L(2,1) Labeling of Lollipop and Pendulum Graphs

Abstract

One of the topics in graph labeling is 𝐿(2,1) labeling which is an extension of graph labeling. Definition of 𝐿(2,1) labeling is a function that maps the set of vertices in the graph to non-negative integers such that every two vertices 𝑢, 𝑣 that have a distance one must have a label with a difference at least two. Furthermore, every two vertices 𝑢, 𝑣 that have a distance two must have a label with a difference at least one. This study discusses the 𝐿(2,1) labeling on a lollipop graph 𝐿𝑚,𝑛 with 𝑚 ≥ 3 and 𝑛 positive integers.
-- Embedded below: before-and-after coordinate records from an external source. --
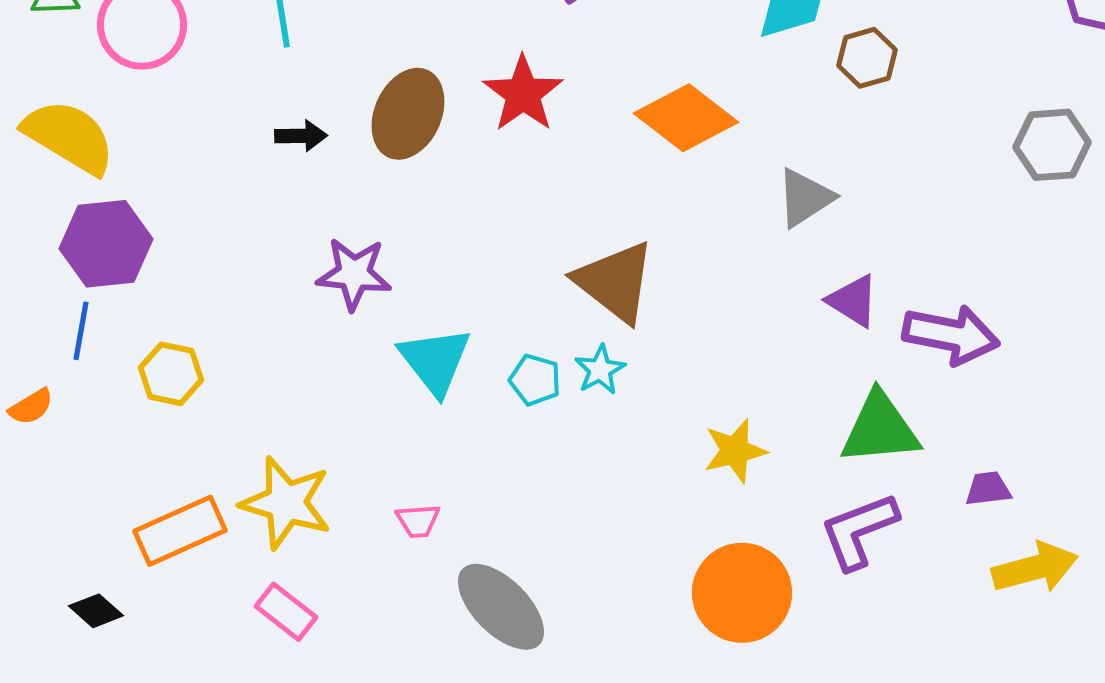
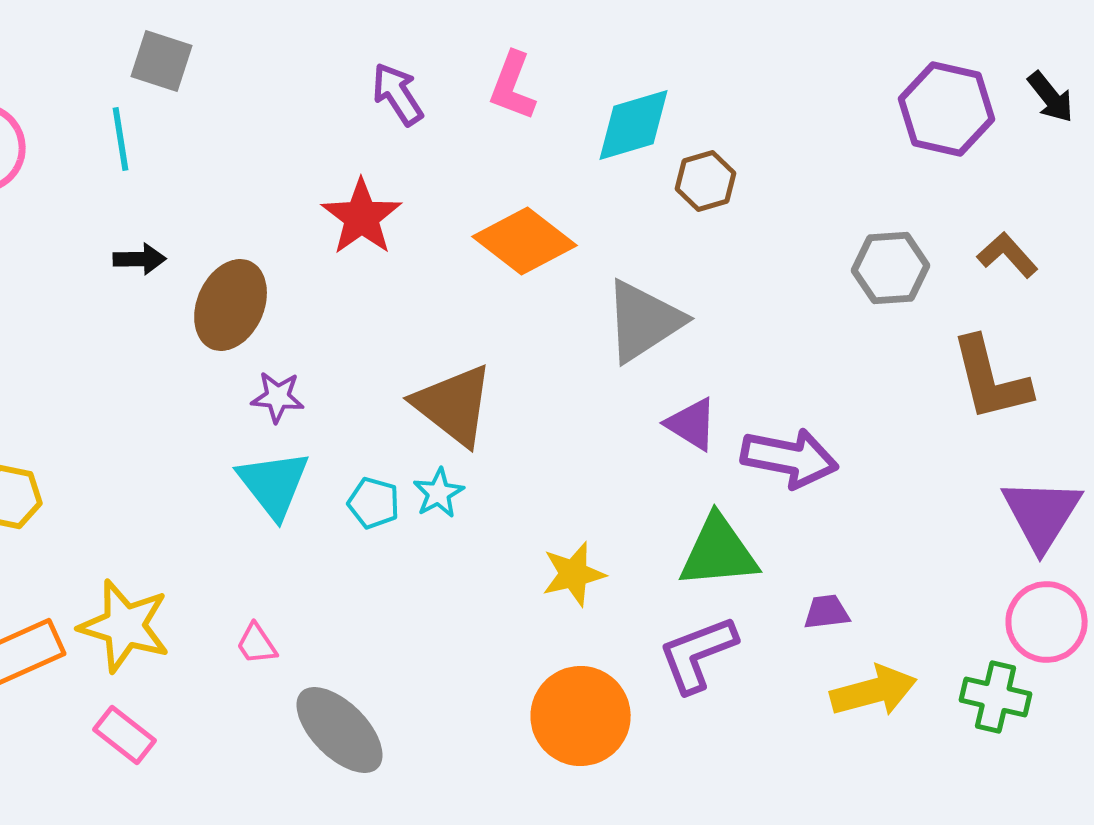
brown ellipse: (408, 114) -> (231, 305), moved
gray triangle: (805, 198) -> (644, 321), size x1.4
purple star: (354, 274) -> (278, 397), moved, size x0.7
pink trapezoid: (418, 521) -> (257, 644), turned 60

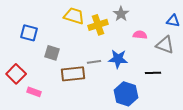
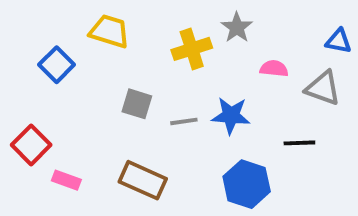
yellow trapezoid: (74, 16) -> (109, 31), moved
blue square: (29, 33) -> (57, 65), turned 30
gray square: (52, 53) -> (137, 104), moved
brown rectangle: (73, 74) -> (143, 180), moved, turned 30

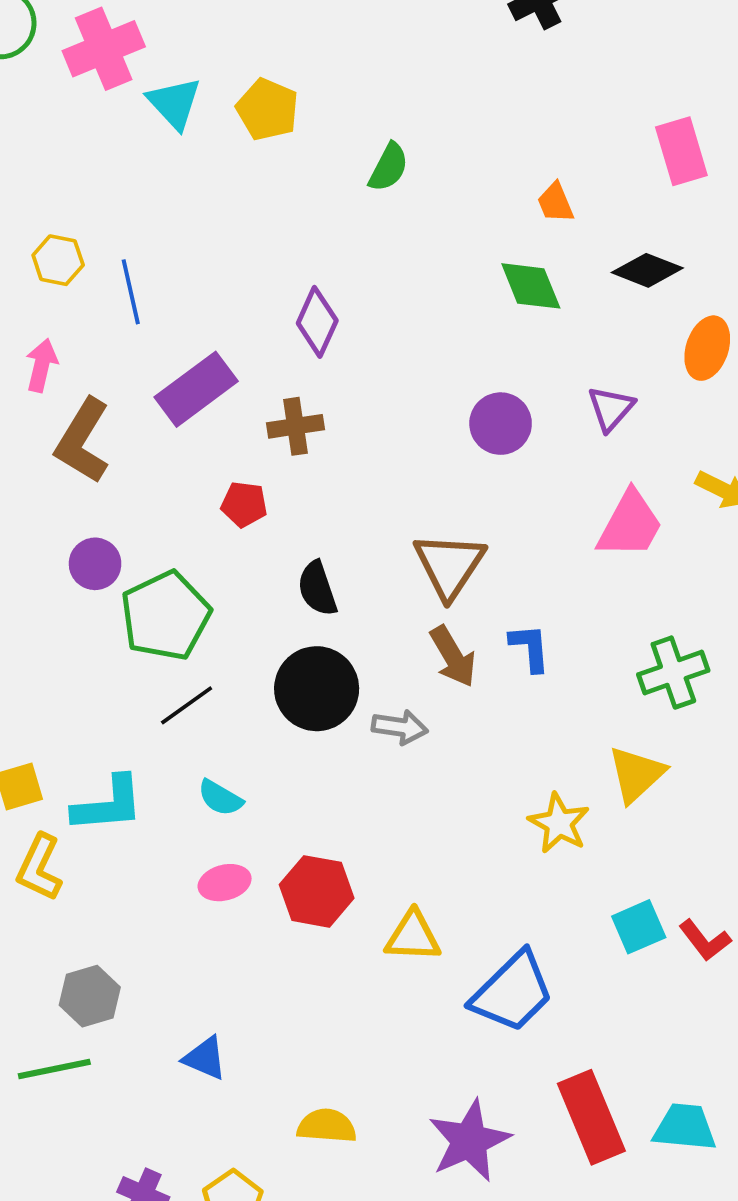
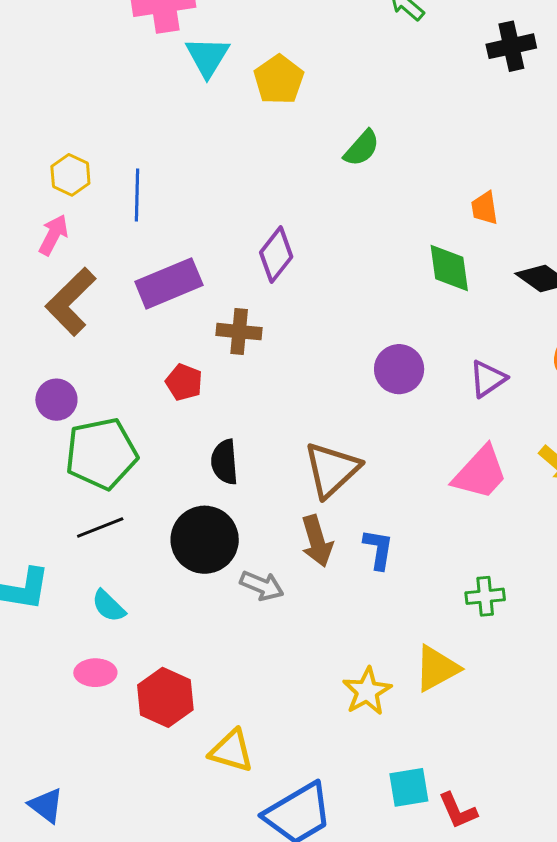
yellow hexagon: (58, 260) -> (70, 175), moved
green cross: (673, 673) -> (485, 596), size x0.7

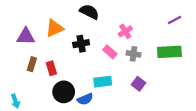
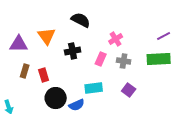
purple line: (175, 20) -> (164, 36), moved
orange triangle: (54, 28) -> (47, 36), turned -42
pink rectangle: (110, 52) -> (101, 59), turned 72

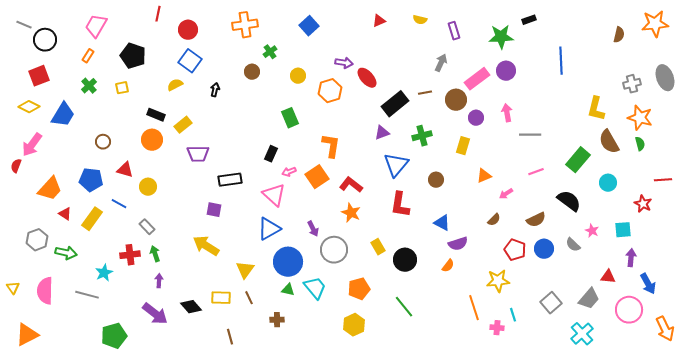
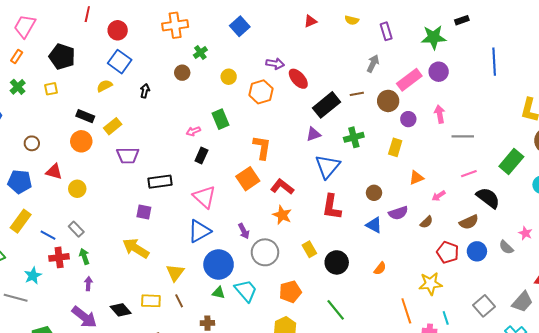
pink arrow: (289, 172) -> (193, 131), moved
brown circle: (436, 180) -> (374, 193), moved
black semicircle: (569, 201) -> (488, 198), moved
blue line: (119, 204) -> (48, 235), moved
purple semicircle: (458, 244) -> (398, 213), moved

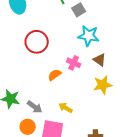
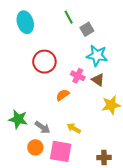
brown triangle: (100, 60) -> (98, 80), moved
pink cross: (74, 63) -> (78, 76), moved

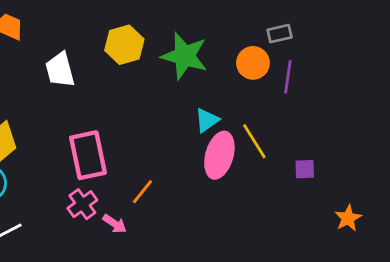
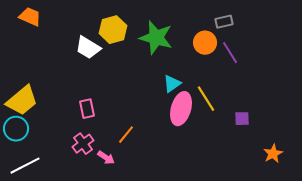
white trapezoid: (60, 70) -> (88, 48), moved, turned -44
purple line: (288, 77) -> (230, 53), turned -40
pink rectangle: (88, 155) -> (87, 109), size x0.6

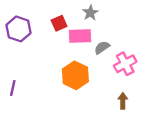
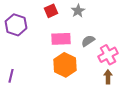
red square: (59, 23) -> (51, 11), moved
pink rectangle: (80, 36) -> (61, 39), moved
brown arrow: (123, 101) -> (108, 77), moved

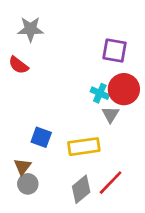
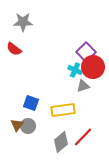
purple square: (115, 50) -> (86, 52), moved, turned 36
gray triangle: (111, 115) -> (83, 86), turned 40
gray circle: (28, 184) -> (28, 126), moved

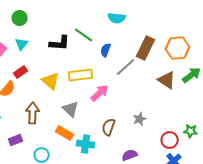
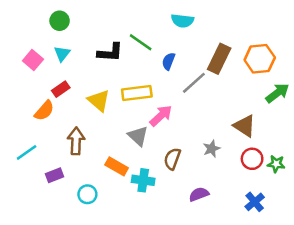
brown triangle: (167, 80) -> (244, 126), moved
gray triangle: (71, 109) -> (138, 136), moved
red circle: (170, 140) -> (252, 159), moved

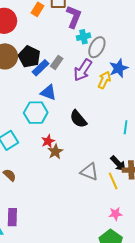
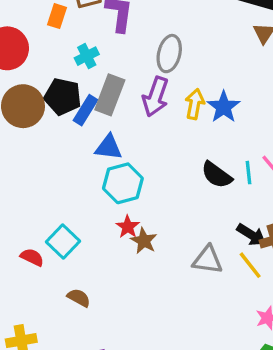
cyan cross: (83, 37) -> (87, 56), moved
gray rectangle: (57, 62) -> (110, 95), size x1.6
blue star: (119, 68) -> (224, 107), moved
cyan hexagon: (36, 113) -> (123, 183), moved
black semicircle: (78, 119) -> (217, 175), moved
The purpose of this study is to determine the minimum span value from the 𝐿(2,1) labeling on the lollipop graph 𝐿𝑚,𝑛 and we can symbolize 𝜆2,1(𝐿𝑚,𝑛) and to determine the minimum span value from the 𝐿(2,1) labeling on the pendulum graph. In addition, it also builds a simulation program for 𝐿(2,1) labeling lollipop graphs up to tremendous values of 𝑚 and 𝑛. In this paper, we obtained that the minimum span of a lollipop graph is 𝜆2,1(𝐿𝑚,𝑛) = 2𝑚 −2, and the minimum span of a pendulum graph, let 𝑃𝑛 𝑘 with 𝑘 ≥ 4 and 𝑛 ≥ 5, is 𝑘 + 1.